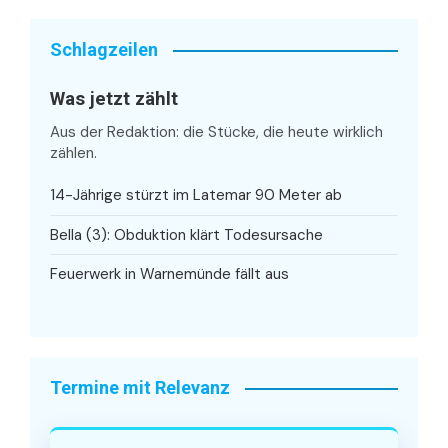
Schlagzeilen
Was jetzt zählt
Aus der Redaktion: die Stücke, die heute wirklich
zählen.
14-Jährige stürzt im Latemar 90 Meter ab
Bella (3): Obduktion klärt Todesursache
Feuerwerk in Warnemünde fällt aus
Termine mit Relevanz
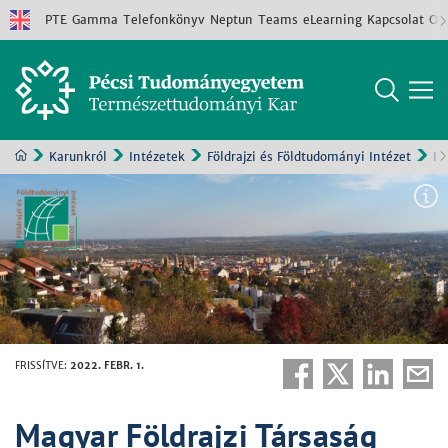
PTE
Gamma
Telefonkönyv
Neptun
Teams
eLearning
Kapcsolat
Old
Karunkról
Intézetek
Földrajzi és Földtudományi Intézet
In
FRISSÍTVE
:
2022. FEBR. 1.
Magyar Földrajzi Társaság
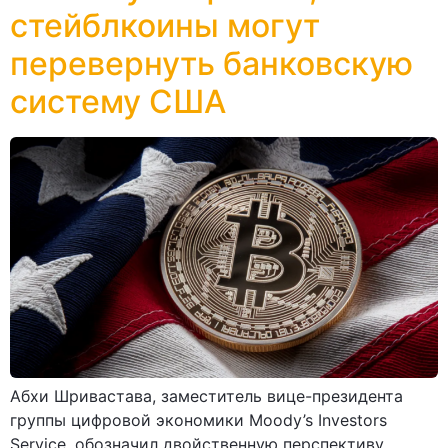
стейблкоины могут
перевернуть банковскую
систему США
Абхи Шривастава, заместитель вице-президента
группы цифровой экономики Moody’s Investors
Service, обозначил двойственную перспективу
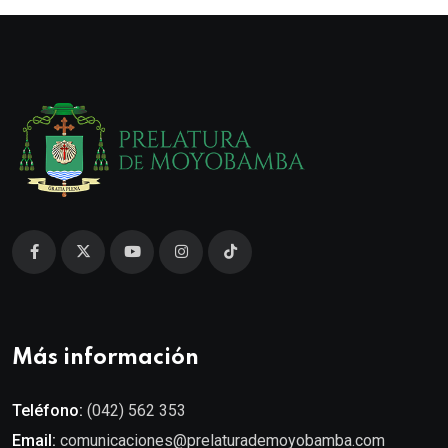
Más información
Teléfono:
(042) 562 353
Email:
comunicaciones@prelaturademoyobamba.com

==================================================

Problem details: Lines that contain "Földrajzi" are the result; find them in the entries above and copy each one.

Worked solution:
Földrajzi és Földtudományi Intézet
Magyar Földrajzi Társaság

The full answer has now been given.